Diores silvestris

Scientific classification
- Kingdom: Animalia
- Phylum: Arthropoda
- Subphylum: Chelicerata
- Class: Arachnida
- Order: Araneae
- Infraorder: Araneomorphae
- Family: Zodariidae
- Genus: Diores
- Species: D. silvestris
- Binomial name: Diores silvestris Jocqué, 1990

= Diores silvestris =

- Genus: Diores
- Species: silvestris
- Authority: Jocqué, 1990

Species of spider

Diores silvestris is a species of spider in the family Zodariidae. It is endemic to the Western Cape province of South Africa and is commonly known as the Tsitsikamma igloo spider.

== Distribution ==
Diores silvestris is known from three localities in the Western Cape: Tsitsikamma National Park where it was originally described, Knysna, and near Saasveld Forest Station.

== Habitat ==
The species inhabits the forest biome at altitudes ranging from 45 to 243 m above sea level. This is the only species in the genus that has been collected exclusively from forests, where it was found using pitfall traps and litter sifting.

== Description ==

Males of Diores silvestris have a total length of 3.13 mm, while females measure 3.74 mm.
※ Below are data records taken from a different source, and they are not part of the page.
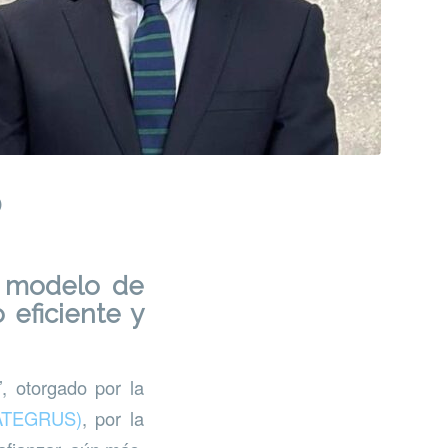
o
u modelo de
 eficiente y
, otorgado por la
(ATEGRUS)
, por la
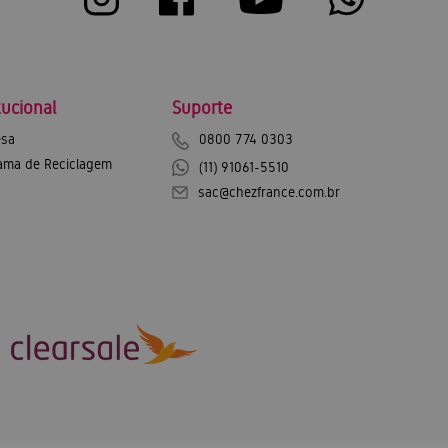
tucional
Suporte
sa
0800 774 0303
ama de Reciclagem
(11) 91061-5510
sac@chezfrance.com.br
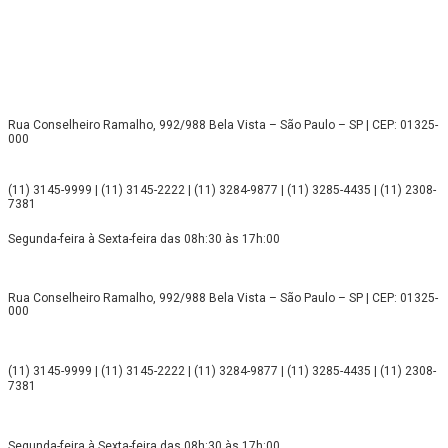
Rua Conselheiro Ramalho, 992/988 Bela Vista – São Paulo – SP | CEP: 01325-
000
(11) 3145-9999 | (11) 3145-2222 | (11) 3284-9877 | (11) 3285-4435 | (11) 2308-
7381
Segunda-feira à Sexta-feira das 08h:30 às 17h:00
Rua Conselheiro Ramalho, 992/988 Bela Vista – São Paulo – SP | CEP: 01325-
000
(11) 3145-9999 | (11) 3145-2222 | (11) 3284-9877 | (11) 3285-4435 | (11) 2308-
7381
Segunda-feira à Sexta-feira das 08h:30 às 17h:00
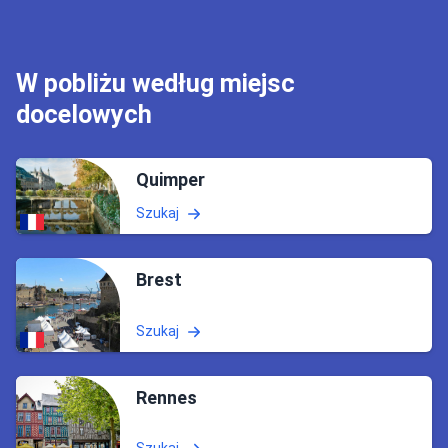
W pobliżu według miejsc
docelowych
Quimper
Szukaj
Brest
Szukaj
Rennes
Szukaj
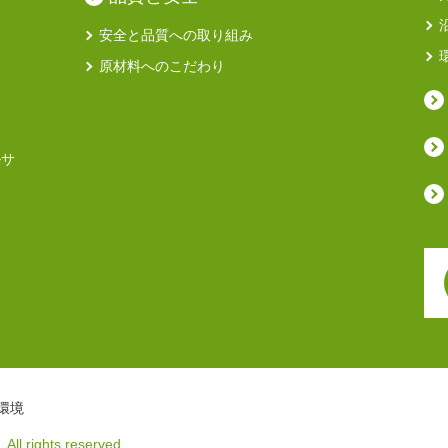
安全と品質への取り組み
原材料へのこだわり
ルサ
環境
 All rights reserved.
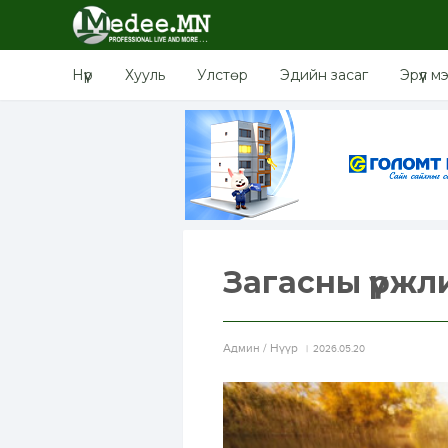
Нүүр
Хууль
Улстөр
Эдийн засаг
Эрүүл м
Загасны үржл
Aдмин / Нүүр
2026.05.20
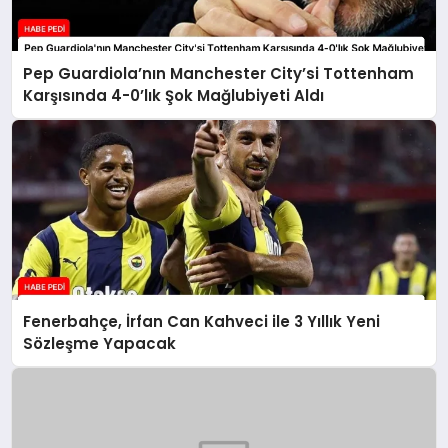
Pep Guardiola’nın Manchester City’si Tottenham
Karşısında 4-0’lık Şok Mağlubiyeti Aldı
Fenerbahçe, İrfan Can Kahveci ile 3 Yıllık Yeni
Sözleşme Yapacak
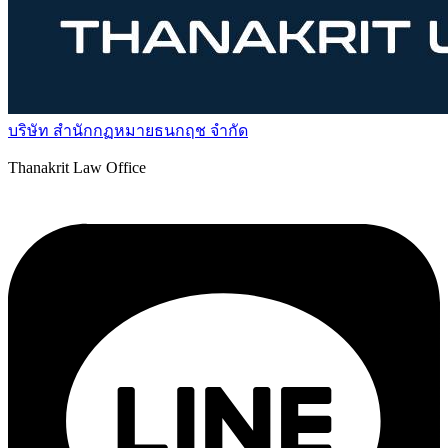
บริษัท สำนักกฏหมายธนกฤช จำกัด
Thanakrit Law Office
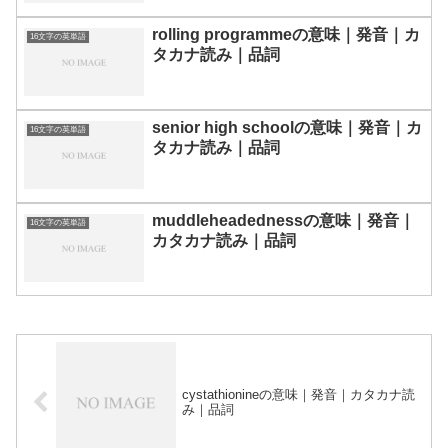
rolling programmeの意味｜発音｜カ
16文字の英単語
タカナ読み｜品詞
senior high schoolの意味｜発音｜カ
16文字の英単語
タカナ読み｜品詞
muddleheadednessの意味｜発音｜
16文字の英単語
カタカナ読み｜品詞
cystathionineの意味｜発音｜カタカナ読
み｜品詞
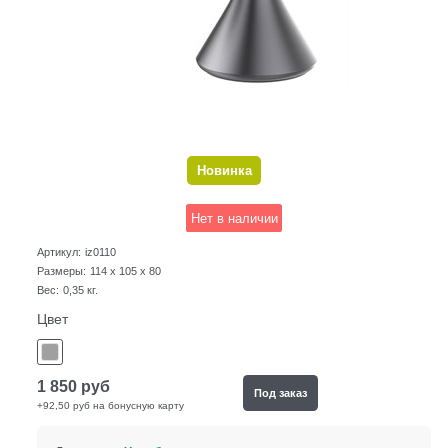
Новинка
Нет в наличии
Артикул:
iz0110
Размеры:
114 x 105 x 80
Вес:
0,35
кг.
Цвет
1 850
руб
Под заказ
+92,50 руб на бонусную карту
This is a dark species with a dark brown carapace that is darkened on the striae and clypeus. The sternum is brownish-yellow, and the legs are brownish to yellowish-orange. The dorsum of the opisthosoma is dark sepia with a large and long dark brown or black scutum in males. The sides are sepia and the venter is pale sepia but pale in front of the epigastric furrow. Females have similar coloration but lack the abdominal scutum.

== Ecology ==
Diores silvestris are free-living ground-dwellers that construct igloo-shaped retreats with small stones or leaf litter debris, characteristic behavior of the genus Diores.

== Conservation ==
The species is listed as Rare due to its small restricted distribution range. It is protected in Garden Route National Park.